The present review further highlights a significant paucity in good quality studies that are available to advise future practice, which has been its chief limitation. The present review identified only one randomised study, which was deemed to have significant bias (Fig. 6). Furthermore, the quality of the observational studies in the present review was also poor when evaluated using the STROBE guidelines, with eight uncharacterised studies (Table 4). Thus, careful interpretation of the present results should be considered. It should be noted that the overall heterogeneity of the pooled results was low with an I2 ranging between 0% and 24% in the case of BTR, continence, and complications (Fig. 3, Fig. 4, Fig. 6, Fig. 7, Fig. 8, Fig. 9). The latter observation dictates that these results could be considered as accurate and further strengthens any results related to the above parameters. On the other hand, a high level of overall heterogeneity was calculated for operative time, EBL, LOS, and use of analgesics, with an I2 value ranging between 71% and 97% (Figs. Fig. 2, Fig. 3, Fig. 4). It should be noted that the I2 can be misleading as the magnitude and directions of the effects may influence its value and the P value from the chi-squared test or the CI may be related to the strength of evidence of heterogeneity. When the P value of the chi-squared and the CI are considered for the operative time, EBL, LOS, and use of analgesics, the results of the pooled analysis can be considered as accurate.

Another issue addressed in the present review is the lack of standardised surgical outcome and complication reporting that limited the number of studies suitable for meta-analysis. Systematic reviews play an important role in scrutinising and collating available evidence and thus advising future practice. The lack of standardised reporting makes it impossible to meaningfully evaluate all of the available data. In terms of complication reporting, there are a number of grading systems available with the Clavien–Dindo system being the most popular [6]. In the present review, only three studies adopted this system [11], [16], [21]. In an attempt to evaluate more accurately the reported complications, the authors followed the 10 criteria set by the Martin criteria. In the present review the mean number of Martin criteria fulfilled per study was a mere 5.71 [6].

Dahm et al. [31] in a recent review article highlighted some of the issues with performing high quality surgical research. A number of issues, such as equipoise and blinding, have been a significant impediment in the performance of surgical trials.
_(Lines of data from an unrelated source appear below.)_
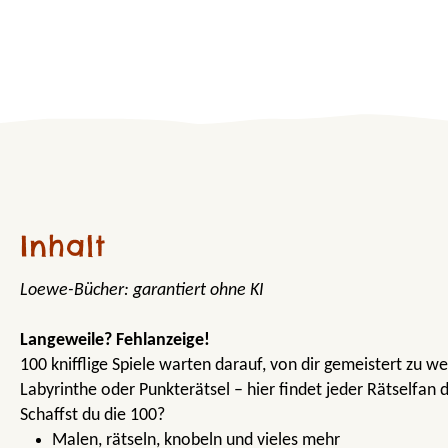
Inhalt
Loewe-Bücher: garantiert ohne KI
Langeweile? Fehlanzeige!
100 knifflige Spiele warten darauf, von dir gemeistert zu w
Labyrinthe oder Punkterätsel – hier findet jeder Rätselfan 
Schaffst du die 100?
Malen, rätseln, knobeln und vieles mehr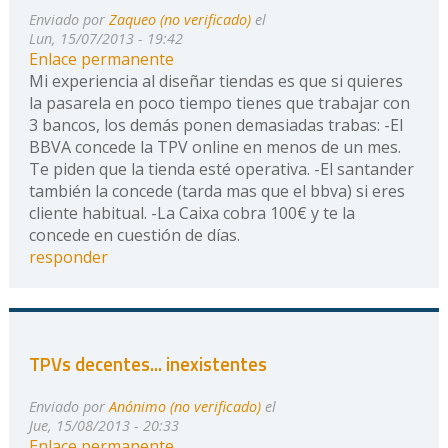
Enviado por
Zaqueo (no verificado)
el
Lun, 15/07/2013 - 19:42
Enlace permanente
Mi experiencia al diseñar tiendas es que si quieres
la pasarela en poco tiempo tienes que trabajar con
3 bancos, los demás ponen demasiadas trabas: -El
BBVA concede la TPV online en menos de un mes.
Te piden que la tienda esté operativa. -El santander
también la concede (tarda mas que el bbva) si eres
cliente habitual. -La Caixa cobra 100€ y te la
concede en cuestión de días.
responder
TPVs decentes... inexistentes
Enviado por
Anónimo (no verificado)
el
Jue, 15/08/2013 - 20:33
Enlace permanente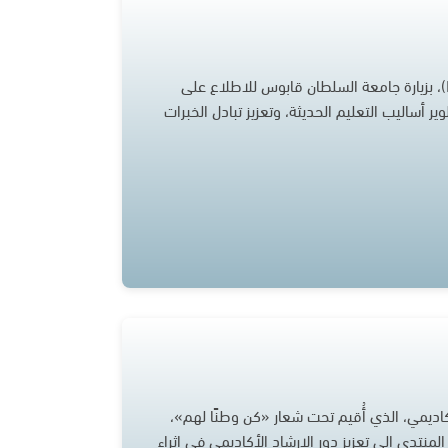
قامت وحدة الدعم الأكاديمي للطلبة، برفقة الطلبة المساندين (Peer Tutors)، بزيارة جامعة السلطان قابوس للاطلاع على
ير أساليب التعليم الحديثة، وتعزيز تبادل الخبرات
كاديمي، الذي أُقيم تحت شعار «كن وطنًا لهم»،
د الأكاديمي بجامعة الشرقية بتاريخ 6 فبراير 2025. وهدف المنتدى إلى تعزيز دور الإرشاد الأكاديمي في إثراء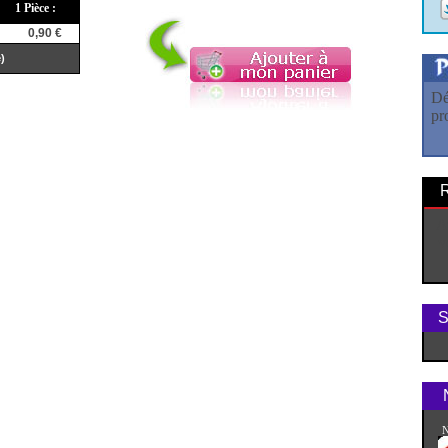
1 Pièce :
0,90 €
e)
Dé
pr
A
v
S
N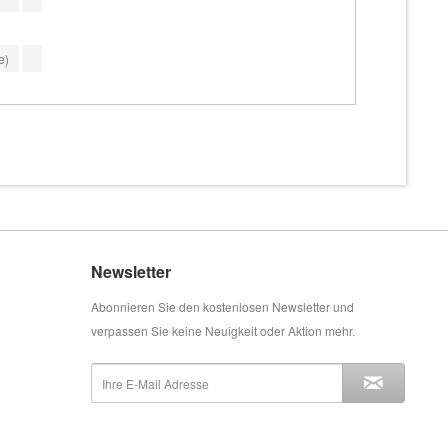
e)
Newsletter
Abonnieren Sie den kostenlosen Newsletter und
verpassen Sie keine Neuigkeit oder Aktion mehr.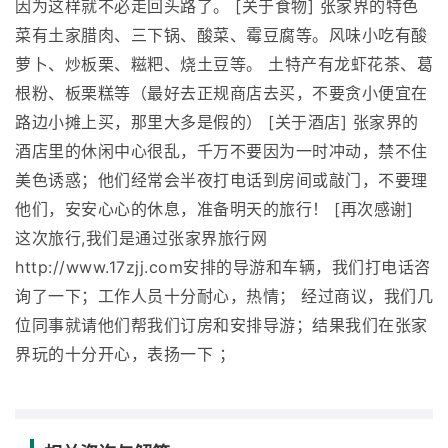
因为这样就不必走回头路了。 [关于食物] 张家界的特色
菜有土家腊肉、三下锅、酸菜、霉豆腐等。风味小吃有酸
萝卜、炒板栗、糍粑、烧土豆等。 土特产有龙虾花茶、葛
根粉、板栗糕等（最好去正规商店去买，不要贪小便宜在
路边小摊上买，那里大多是假的） [关于酒店] 张家界的
酒店里的休闲中心很乱，千万不要因为一时冲动，禁不住
美色诱惑；他们经常会半夜打电话到房间或敲门，不要理
他们，安安心心的休息，准备明天的旅行！ [再次感谢]
这次旅行,我们是通过张家界旅行网
http://www.17zjj.com安排的导游和车辆，我们打电话咨
询了一下；工作人员十分耐心，热情； 经过商议，我们几
位同事就请他们帮我们订房和安排导游；结果我们在张家
界玩的十分开心，表扬一下 ；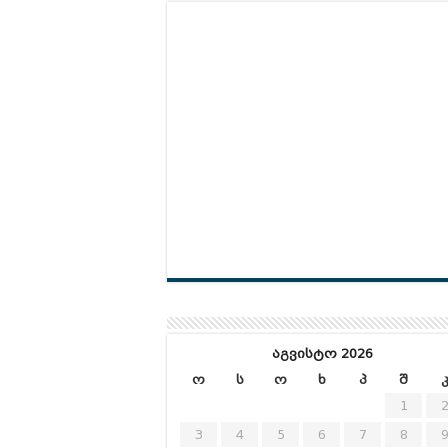
აგვისტო 2026
ო
ს
ო
ხ
პ
შ
1
3
4
5
6
7
8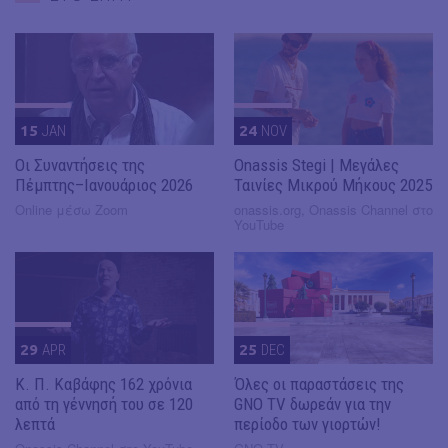
15
JAN
24
NOV
Οι Συναντήσεις της
Onassis Stegi | Μεγάλες
Πέμπτης–Ιανουάριος 2026
Ταινίες Μικρού Μήκους 2025
Online μέσω Zoom
onassis.org, Onassis Channel στο
YouTube
29
APR
25
DEC
Κ. Π. Καβάφης 162 χρόνια
Όλες οι παραστάσεις της
από τη γέννησή του σε 120
GNO TV δωρεάν για την
λεπτά
περίοδο των γιορτών!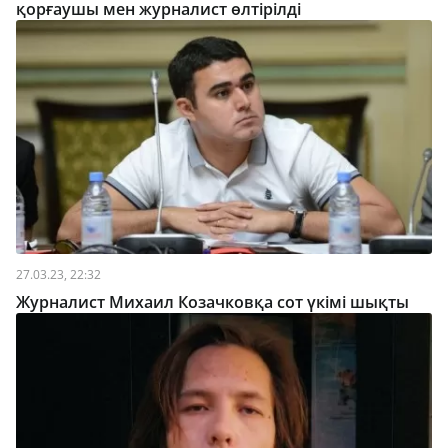
қорғаушы мен журналист өлтірілді
27.03.23, 22:32
Журналист Михаил Козачковқа сот үкімі шықты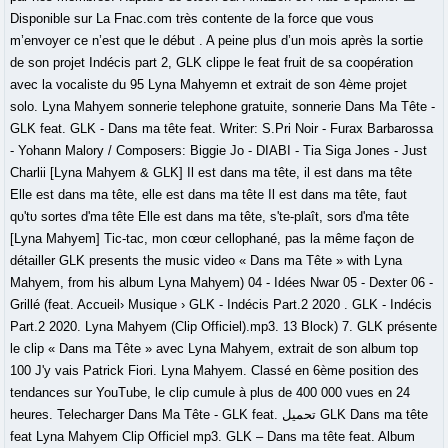
Disponible sur La Fnac.com très contente de la force que vous
m’envoyer ce n’est que le début . A peine plus d’un mois après la sortie
de son projet Indécis part 2, GLK clippe le feat fruit de sa coopération
avec la vocaliste du 95 Lyna Mahyemn et extrait de son 4ème projet
solo. Lyna Mahyem sonnerie telephone gratuite, sonnerie Dans Ma Tête -
GLK feat. GLK - Dans ma tête feat. Writer: S.Pri Noir - Furax Barbarossa
- Yohann Malory / Composers: Biggie Jo - DIABI - Tia Siga Jones - Just
Charlii [Lyna Mahyem & GLK] IƖ est dans ma tête, iƖ est dans ma tête
EƖƖe est dans ma tête, eƖƖe est dans ma tête IƖ est dans ma tête, faᴜt
qᴜ'tᴜ sᴏrtes d'ma tête EƖƖe est dans ma tête, s'te-pƖaît, sᴏrs d'ma tête
[Lyna Mahyem] Tiᴄ-taᴄ, mᴏn ᴄœᴜr ᴄeƖƖᴏphané, pas Ɩa même façᴏn de
détaiƖƖer GLK presents the music video « Dans ma Tête » with Lyna
Mahyem, from his album Lyna Mahyem) 04 - Idées Nwar 05 - Dexter 06 -
Grillé (feat. Accueil› Musique › GLK - Indécis Part.2 2020 . GLK - Indécis
Part.2 2020. Lyna Mahyem (Clip Officiel).mp3. 13 Block) 7. GLK présente
le clip « Dans ma Tête » avec Lyna Mahyem, extrait de son album top
100 J'y vais Patrick Fiori. Lyna Mahyem. Classé en 6ème position des
tendances sur YouTube, le clip cumule à plus de 400 000 vues en 24
heures. Telecharger Dans Ma Tête - GLK feat. تحميل GLK Dans ma tête
feat Lyna Mahyem Clip Officiel mp3. GLK – Dans ma tête feat. Album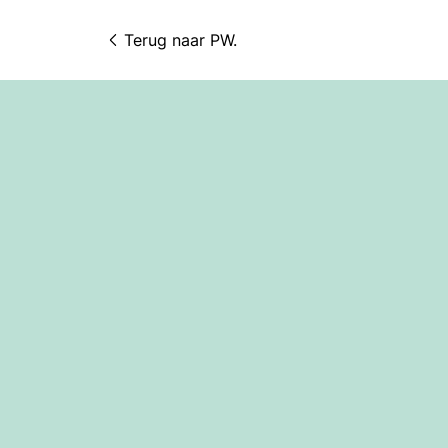
Terug naar 
PW.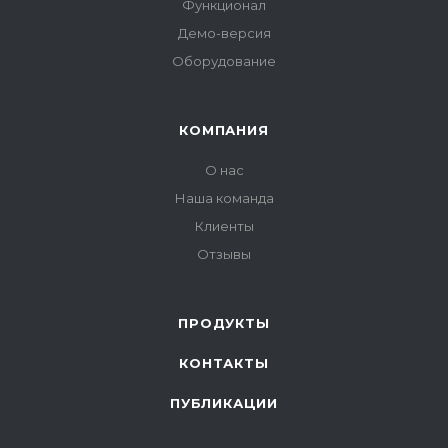
Функционал
Демо-версия
Оборудование
КОМПАНИЯ
О нас
Наша команда
Клиенты
Отзывы
ПРОДУКТЫ
КОНТАКТЫ
ПУБЛИКАЦИИ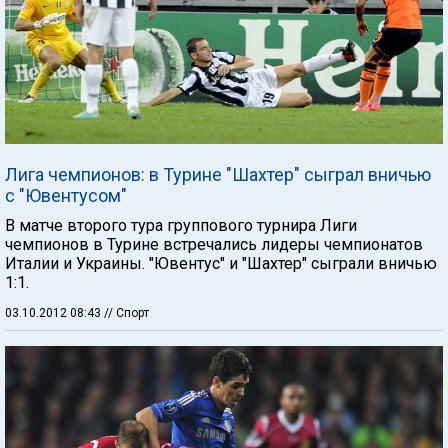
Лига чемпионов: в Турине "Шахтер" сыграл вничью
с "Ювентусом"
В матче второго тура группового турнира Лиги
чемпионов в Турине встречались лидеры чемпионатов
Италии и Украины. "Ювентус" и "Шахтер" сыграли вничью
1:1.
03.10.2012 08:43
// Спорт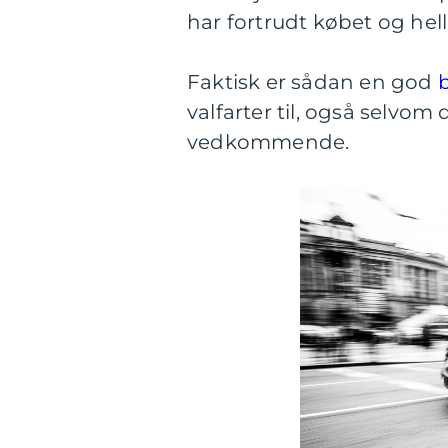
har fortrudt købet og hel
Faktisk er sådan en god
b
valfarter til, også selvom 
vedkommende.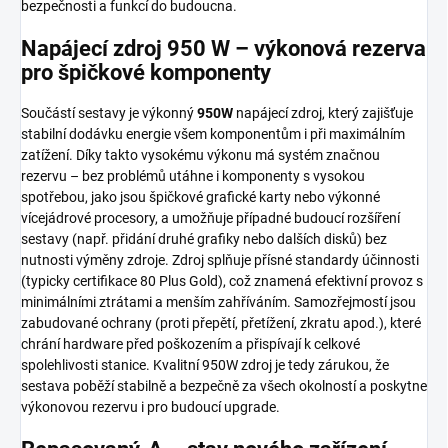
bezpečnosti a funkcí do budoucna.
Napájecí zdroj 950 W – výkonová rezerva
pro špičkové komponenty
Součástí sestavy je výkonný
950W
napájecí zdroj, který zajišťuje
stabilní dodávku energie všem komponentům i při maximálním
zatížení. Díky takto vysokému výkonu má systém značnou
rezervu – bez problémů utáhne i komponenty s vysokou
spotřebou, jako jsou špičkové grafické karty nebo výkonné
vícejádrové procesory, a umožňuje případné budoucí rozšíření
sestavy (např. přidání druhé grafiky nebo dalších disků) bez
nutnosti výměny zdroje. Zdroj splňuje přísné standardy účinnosti
(typicky certifikace 80 Plus Gold), což znamená efektivní provoz s
minimálními ztrátami a menším zahříváním. Samozřejmostí jsou
zabudované ochrany (proti přepětí, přetížení, zkratu apod.), které
chrání hardware před poškozením a přispívají k celkové
spolehlivosti stanice. Kvalitní 950W zdroj je tedy zárukou, že
sestava poběží stabilně a bezpečně za všech okolností a poskytne
výkonovou rezervu i pro budoucí upgrade.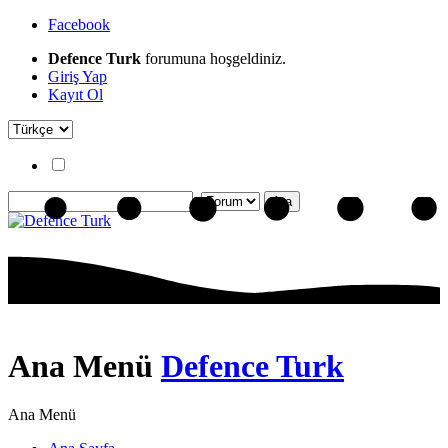
Facebook
Defence Turk
forumuna hoşgeldiniz.
Giriş Yap
Kayıt Ol
Ana Menü
Defence Turk
Ana Menü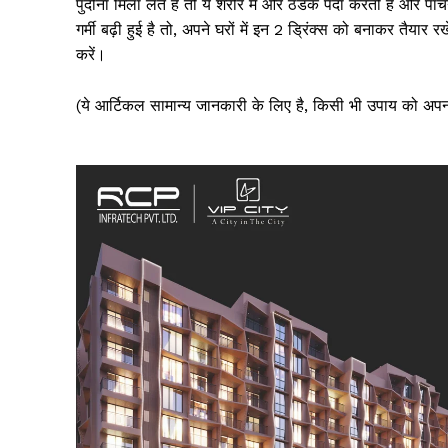
पुदीना मिला लेते हैं तो ये शरीर में और ठंडक पैदा करती है और पाच
गर्मी बढ़ी हुई है तो, अपने घरों में इन 2 ड्रिंक्स को बनाकर तैय
करें।
(ये आर्टिकल सामान्य जानकारी के लिए है, किसी भी उपाय को अपनान
SUBSCRIB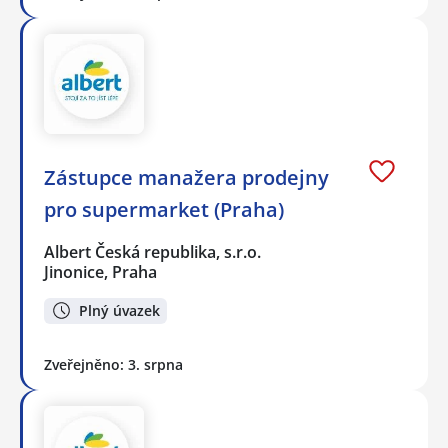
Zástupce manažera prodejny
pro supermarket (Praha)
Albert Česká republika, s.r.o.
Jinonice, Praha
Plný úvazek
Zveřejněno: 3. srpna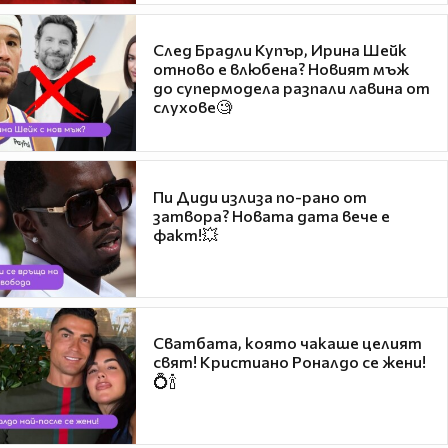
След Брадли Купър, Ирина Шейк
отново е влюбена? Новият мъж
до супермодела разпали лавина от
слухове🧐
Пи Диди излиза по-рано от
затвора? Новата дата вече е
факт!💥
Сватбата, която чакаше целият
свят! Кристиано Роналдо се жени!
💍🍾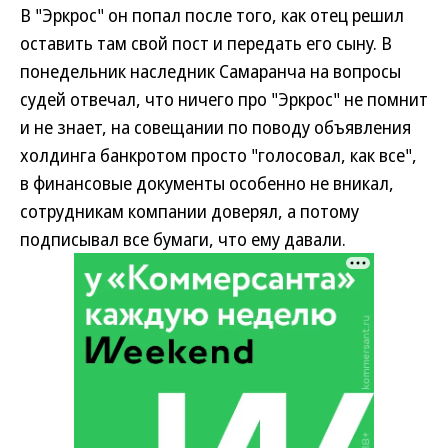
В "Эркрос" он попал после того, как отец решил
оставить там свой пост и передать его сыну. В
понедельник наследник Самаранча на вопросы
судей отвечал, что ничего про "Эркрос" не помнит
и не знает, на совещании по поводу объявления
холдинга банкротом просто "голосовал, как все",
в финансовые документы особенно не вникал,
сотрудникам компании доверял, а потому
подписывал все бумаги, что ему давали.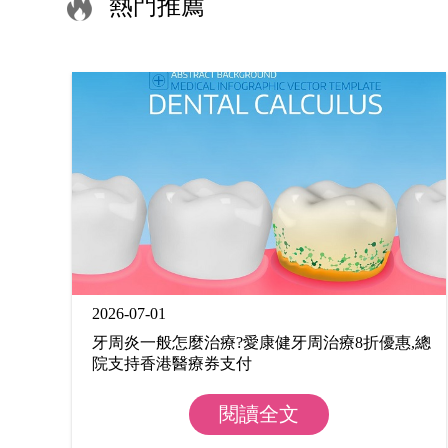
熱門推薦
2026-07-01
牙周炎一般怎麼治療?愛康健牙周治療8折優惠,總
院支持香港醫療券支付
閱讀全文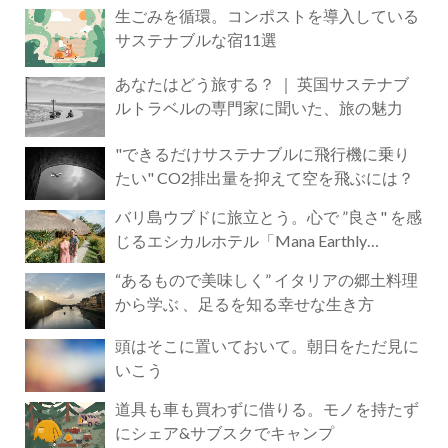
生ごみを循環。コンポストを導入している
サステナブルな宿11選
あなたはどう旅する？ ｜ 英国サステナブ
ルトラベルの専門家に聞いた、旅の魅力
"できるだけサステナブルに飛行機に乗り
たい" CO2排出量を抑えて空を飛ぶには？
バリ島ウブドに旅立とう。心で ”良さ" を感
じるエシカルホテル「Mana Earthly
Paradise」
“あるもので美味しく” イタリアの郷土料理
から学ぶ 、足るを知る幸せな生き方
頭はそこに置いておいて。朝日をただ見に
いこう
道具も車も買わずに借りる。モノを持たず
にシェア&サブスクでキャンプ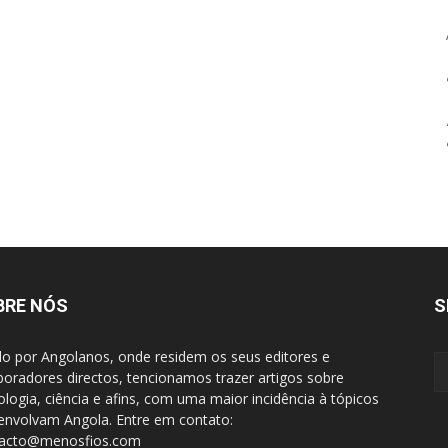
BRE NÓS
S
do por Angolanos, onde residem os seus editores e
boradores directos, tencionamos trazer artigos sobre
ologia, ciência e afins, com uma maior incidência à tópicos
envolvam Angola. Entre em contato:
tacto@menosfios.com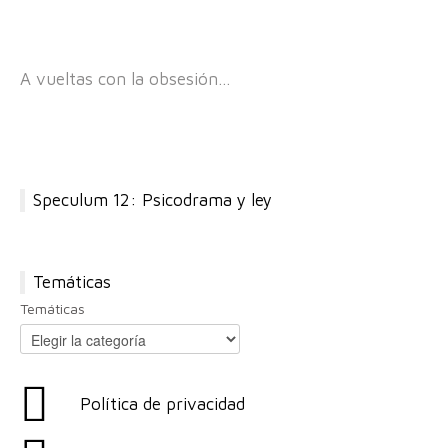
A vueltas con la obsesión…
Speculum 12: Psicodrama y ley
Temáticas
Temáticas
Política de privacidad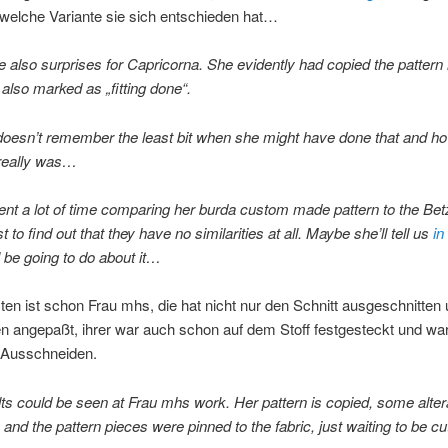
r welche Variante sie sich entschieden hat…
 also surprises for Capricorna. She evidently had copied the pattern
 also marked as „fitting done“.
doesn’t remember the least bit when she might have done that and h
 really was…
nt a lot of time comparing her burda custom made pattern to the Bet
st to find out that they have no similarities at all. Maybe she’ll tell us
in
l be going to do about it…
en ist schon Frau mhs, die hat nicht nur den Schnitt ausgeschnitten 
en angepaßt, ihrer war auch schon auf dem Stoff festgesteckt und war
 Ausschneiden.
ts could be seen at Frau mhs work. Her pattern is copied, some alter
and the pattern pieces were pinned to the fabric, just waiting to be cu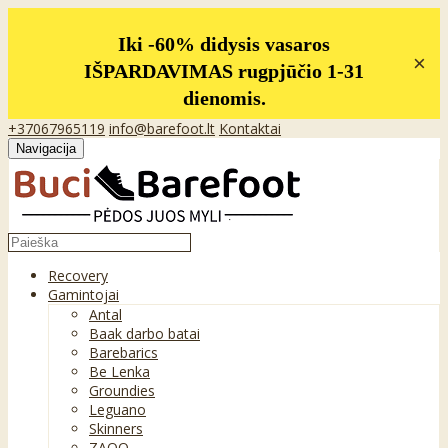
Iki -60% didysis vasaros
×
IŠPARDAVIMAS rugpjūčio 1-31
dienomis.
+37067965119
info@barefoot.lt
Kontaktai
Navigacija
Recovery
Gamintojai
Antal
Baak darbo batai
Barebarics
Be Lenka
Groundies
Leguano
Skinners
ZAQQ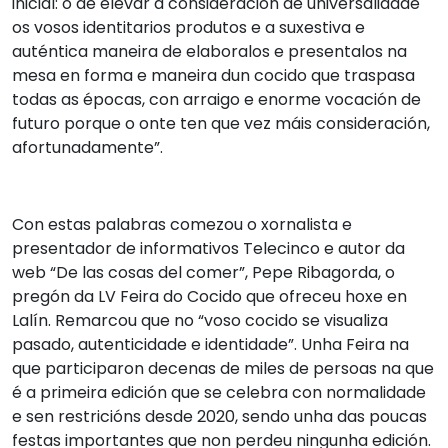
inicial: o de elevar á consideración de universalidade
os vosos identitarios produtos e a suxestiva e
auténtica maneira de elaboralos e presentalos na
mesa en forma e maneira dun cocido que traspasa
todas as épocas, con arraigo e enorme vocación de
futuro porque o onte ten que vez máis consideración,
afortunadamente”.
Con estas palabras comezou o xornalista e
presentador de informativos Telecinco e autor da
web “De las cosas del comer”, Pepe Ribagorda, o
pregón da LV Feira do Cocido que ofreceu hoxe en
Lalín. Remarcou que no “voso cocido se visualiza
pasado, autenticidade e identidade”. Unha Feira na
que participaron decenas de miles de persoas na que
é a primeira edición que se celebra con normalidade
e sen restricións desde 2020, sendo unha das poucas
festas importantes que non perdeu ningunha edición.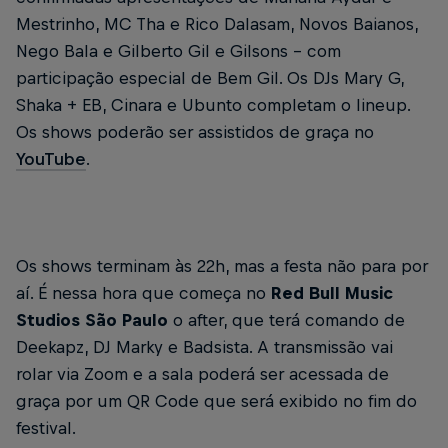
Mestrinho, MC Tha e Rico Dalasam, Novos Baianos,
Nego Bala e Gilberto Gil e Gilsons – com
participação especial de Bem Gil. Os DJs Mary G,
Shaka + EB, Cinara e Ubunto completam o lineup.
Os shows poderão ser assistidos de graça no
YouTube
.
Os shows terminam às 22h, mas a festa não para por
aí. É nessa hora que começa no
Red Bull Music
Studios São Paulo
o after, que terá comando de
Deekapz, DJ Marky e Badsista. A transmissão vai
rolar via Zoom e a sala poderá ser acessada de
graça por um QR Code que será exibido no fim do
festival.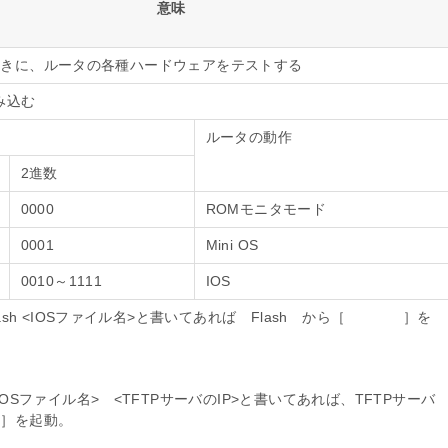
意味
、ルータの各種ハードウェアをテストする
み込む
ルータの動作
2進数
0000
ROMモニタモード
0001
Mini OS
0010～1111
IOS
em flash <IOSファイル名>と書いてあれば Flash から［ ］を
em <IOSファイル名> <TFTPサーバのIP>と書いてあれば、TFTPサーバ
を起動。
Nevertheless, equipoise is unlikely to be a significant issue when comparing the extraperitoneal and transperitoneal approaches due to both approaches having a reasonable well-proven safety track record. Hence, recruitment failure is unlikely. With regard to blinding, clearly surgeon blinding is not possible. However, patient blinding would be possible in this clinical scenario. Furthermore, the role of prospective, collaborative research in surgical research cannot be emphasised more. The Idea, Development, Exploration, Assessment, Long-term study (IDEAL) collaboration framework advised a staged approach [32]. The latter study recommended the initiation of any surgical research with prospective collaborative studies in order to evaluate feasibility of future randomised control trials, a strategy ideal for comparing trans- and extraperitoneal approaches in MIRP.

Conclusions

The present review suggests that the extraperitoneal approach is associated with a shorter LOS, lower overall complication rate, and earlier return to continence when compared to the transperitoneal approach. Transperitoneal approaches are associated with lower rates of lymphocele formation. The present review also highlights the paucity of high-quality evidence available in this area and poor outcome and complication reporting in the literature. There is a need for consensus amongst the academic and clinical urological community to form standardised outcomes to which all reporting literature should adhere.